Aimee M. HunterMichael J. MinzenbergIan A. CookDavid E. KrantzJennifer G. LevittNatalie M. RotsteinShweta A. ChawlaAndrew F. LeuchterFirst published: 02 April 2019 https://doi.org/10.1002/brb3.1275 Cited by: 1

Abstract

Background

Repetitive Transcranial Magnetic Stimulation (rTMS) is commonly administered to Major Depressive Disorder (MDD) patients taking psychotropic medications, yet the effects on treatment outcomes remain unknown. We explored how concomitant medication use relates to clinical response to a standard course of rTMS.

Methods

Medications were tabulated for 181 MDD patients who underwent a six‐week rTMS treatment course. All patients received 10 Hz rTMS administered to left dorsolateral prefrontal cortex (DLPFC), with 1 Hz administered to right DLPFC in patients with inadequate response to and/or intolerance of left‐sided stimulation. Primary outcomes were change in Inventory of Depressive Symptomatology Self Report (IDS‐SR30) total score after 2, 4, and 6 weeks.

Results

Use of benzodiazepines was associated with less improvement at week 2, whereas use of psychostimulants was associated with greater improvement at week 2 and across 6 weeks. These effects were significant controlling for baseline variables including age, overall symptom severity, and severity of anxiety symptoms. Response rates at week 6 were lower in benzodiazepine users versus non‐users (16.4% vs. 35.5%, p = 0.008), and higher in psychostimulant users versus non‐users (39.2% vs. 22.0%, p = 0.02).

Conclusions

Concomitant medication use may impact rTMS treatment outcome.

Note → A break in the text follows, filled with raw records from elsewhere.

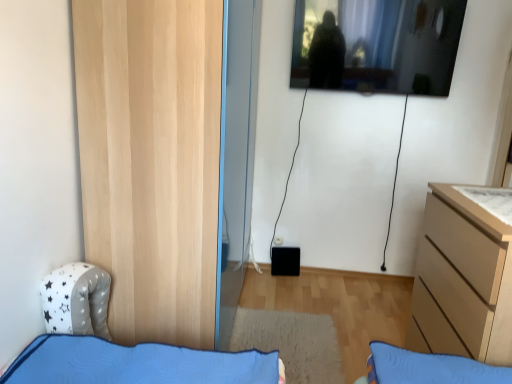 Where is `natural wood door at left`? The width and height of the screenshot is (512, 384). natural wood door at left is located at coordinates (151, 161).

Measure the distance between natural wood door at left and camera.

natural wood door at left is 1.58 meters away from camera.

What do you see at coordinates (376, 45) in the screenshot?
I see `transparent glass window at upper center` at bounding box center [376, 45].

This screenshot has height=384, width=512. What do you see at coordinates (462, 281) in the screenshot? I see `light wood chest of drawers at right` at bounding box center [462, 281].

At what (x,y) coordinates should I click in order to perform the action: click on light wood chest of drawers at right. Please return your answer as a coordinate pair (x, y). The height and width of the screenshot is (384, 512). Looking at the image, I should click on (462, 281).

Locate an element on the screen. The height and width of the screenshot is (384, 512). white matte drawer at upper right is located at coordinates (490, 200).

Can you confirm if light wood chest of drawers at right is shorter than transparent glass window at upper center?

In fact, light wood chest of drawers at right may be taller than transparent glass window at upper center.

Can transparent glass window at upper center be found inside light wood chest of drawers at right?

Actually, transparent glass window at upper center is outside light wood chest of drawers at right.

Is light wood chest of drawers at right with transparent glass window at upper center?

No, light wood chest of drawers at right is not in contact with transparent glass window at upper center.

From a real-world perspective, which is physically above, natural wood door at left or transparent glass window at upper center?

From a 3D spatial view, transparent glass window at upper center is above.

Is natural wood door at left to the right of transparent glass window at upper center from the viewer's perspective?

No, natural wood door at left is not to the right of transparent glass window at upper center.

Would you consider natural wood door at left to be distant from transparent glass window at upper center?

Yes, natural wood door at left and transparent glass window at upper center are quite far apart.

This screenshot has width=512, height=384. Find the location of `door below the transparent glass window at upper center (from a real-world perspective)`. door below the transparent glass window at upper center (from a real-world perspective) is located at coordinates (151, 161).

Looking at this image, is white matte drawer at upper right positioned with its back to natural wood door at left?

No, white matte drawer at upper right is not facing away from natural wood door at left.

From the picture: From a real-world perspective, which object rests below the other?

In real-world perspective, white matte drawer at upper right is lower.

Are white matte drawer at upper right and natural wood door at left beside each other?

white matte drawer at upper right and natural wood door at left are clearly separated.

Is white matte drawer at upper right facing away from transparent glass window at upper center?

white matte drawer at upper right is not turned away from transparent glass window at upper center.

Is white matte drawer at upper right situated inside transparent glass window at upper center or outside?

The correct answer is: outside.

Which point is more forward, [498,214] or [439,29]?

Positioned in front is point [498,214].

Considering the sizes of light wood chest of drawers at right and natural wood door at left in the image, is light wood chest of drawers at right taller or shorter than natural wood door at left?

light wood chest of drawers at right is shorter than natural wood door at left.

Is light wood chest of drawers at right positioned with its back to natural wood door at left?

No, light wood chest of drawers at right's orientation is not away from natural wood door at left.

Considering their positions, is light wood chest of drawers at right located in front of or behind natural wood door at left?

Clearly, light wood chest of drawers at right is in front of natural wood door at left.

Which is less distant, [362,76] or [440,351]?

Point [362,76] appears to be farther away from the viewer than point [440,351].

Measure the distance between transparent glass window at upper center and light wood chest of drawers at right.

transparent glass window at upper center is 4.71 feet away from light wood chest of drawers at right.

Considering the relative positions of transparent glass window at upper center and light wood chest of drawers at right in the image provided, is transparent glass window at upper center to the right of light wood chest of drawers at right from the viewer's perspective?

No.

Considering the relative sizes of transparent glass window at upper center and light wood chest of drawers at right in the image provided, is transparent glass window at upper center wider than light wood chest of drawers at right?

No, transparent glass window at upper center is not wider than light wood chest of drawers at right.

Considering the positions of point (380, 92) and point (480, 190), is point (380, 92) closer or farther from the camera than point (480, 190)?

Clearly, point (380, 92) is more distant from the camera than point (480, 190).

From a real-world perspective, is transparent glass window at upper center positioned above or below white matte drawer at upper right?

transparent glass window at upper center is situated higher than white matte drawer at upper right in the real world.

Is transparent glass window at upper center at the left side of white matte drawer at upper right?

Indeed, transparent glass window at upper center is positioned on the left side of white matte drawer at upper right.

The width and height of the screenshot is (512, 384). What are the coordinates of `window behind the white matte drawer at upper right` in the screenshot? It's located at (376, 45).

At what (x,y) coordinates should I click in order to perform the action: click on the chest of drawers that appears in front of the transparent glass window at upper center. Please return your answer as a coordinate pair (x, y). Looking at the image, I should click on (462, 281).

The height and width of the screenshot is (384, 512). What are the coordinates of `door on the left of transparent glass window at upper center` in the screenshot? It's located at (151, 161).

When comparing their distances from white matte drawer at upper right, does natural wood door at left or light wood chest of drawers at right seem further?

natural wood door at left lies further to white matte drawer at upper right than the other object.

Based on their spatial positions, is light wood chest of drawers at right or white matte drawer at upper right closer to transparent glass window at upper center?

Based on the image, white matte drawer at upper right appears to be nearer to transparent glass window at upper center.

Based on their spatial positions, is natural wood door at left or white matte drawer at upper right further from light wood chest of drawers at right?

natural wood door at left lies further to light wood chest of drawers at right than the other object.

From the image, which object appears to be nearer to natural wood door at left, white matte drawer at upper right or light wood chest of drawers at right?

Among the two, light wood chest of drawers at right is located nearer to natural wood door at left.

Looking at the image, which one is located closer to natural wood door at left, transparent glass window at upper center or light wood chest of drawers at right?

light wood chest of drawers at right is positioned closer to the anchor natural wood door at left.

From the image, which object appears to be nearer to transparent glass window at upper center, natural wood door at left or white matte drawer at upper right?

The object closer to transparent glass window at upper center is white matte drawer at upper right.

When comparing their distances from natural wood door at left, does light wood chest of drawers at right or transparent glass window at upper center seem further?

Among the two, transparent glass window at upper center is located further to natural wood door at left.

Looking at the image, which one is located closer to white matte drawer at upper right, light wood chest of drawers at right or transparent glass window at upper center?

light wood chest of drawers at right is positioned closer to the anchor white matte drawer at upper right.

Where is `sheet between transparent glass window at upper center and light wood chest of drawers at right from top to bottom`? The image size is (512, 384). sheet between transparent glass window at upper center and light wood chest of drawers at right from top to bottom is located at coordinates (490, 200).

Find the location of a particular element. The width and height of the screenshot is (512, 384). door between transparent glass window at upper center and light wood chest of drawers at right in the up-down direction is located at coordinates (151, 161).

Where is `window between natural wood door at left and white matte drawer at upper right`? This screenshot has width=512, height=384. window between natural wood door at left and white matte drawer at upper right is located at coordinates (376, 45).

I want to click on the chest of drawers situated between natural wood door at left and white matte drawer at upper right from left to right, so click(462, 281). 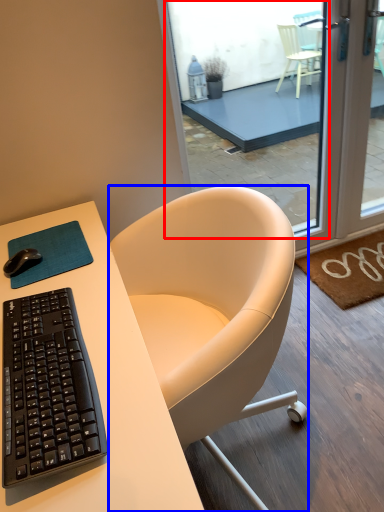 Question: Which object appears farthest to the camera in this image, window (highlighted by a red box) or chair (highlighted by a blue box)?

Choices:
 (A) window
 (B) chair

Answer: (A) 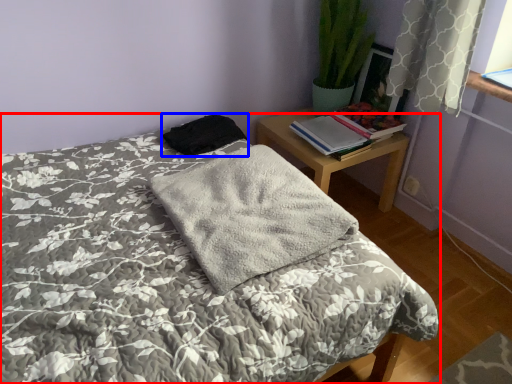 Question: Which object is further to the camera taking this photo, bed (highlighted by a red box) or material (highlighted by a blue box)?

Choices:
 (A) bed
 (B) material

Answer: (B) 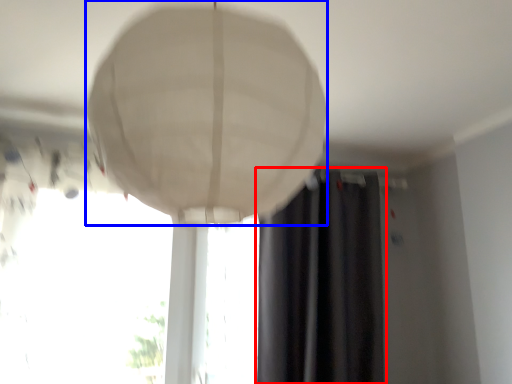 Question: Which point is further to the camera, curtain (highlighted by a red box) or lamp (highlighted by a blue box)?

Choices:
 (A) curtain
 (B) lamp

Answer: (A) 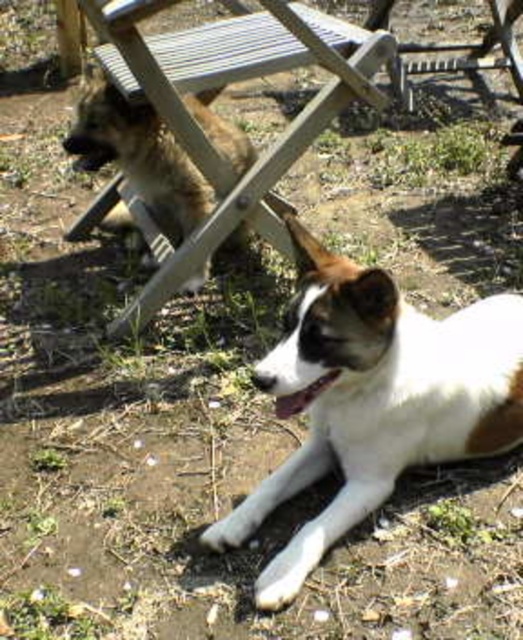 Based on the scene description, where is the white fur dog at lower right located in terms of coordinates?

The white fur dog at lower right is located at coordinates point (373, 397).

You are standing in the backyard and want to place a small garden ornament between the two points, point (481, 433) and point (130, 54). Which point should you place it closer to so that it appears larger in the image?

To make the garden ornament appear larger in the image, place it closer to point (481, 433) since it is closer to the camera than point (130, 54).

You are a photographer setting up a tripod in this scene. You need to position it so that both the white fur dog at lower right and the wooden chair at upper center are visible in the frame. Given their sizes in the image, which object should you ensure is closer to the center of the frame to avoid cropping?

While the differences reported here could be considered clinically significant, results were not corrected for multiple comparisons and findings should be replicated before clinicians incorporate the evidence into clinical practice. Prospective, hypothesis‐based treatment studies will aid in determining causal relationships between medication treatments and outcome.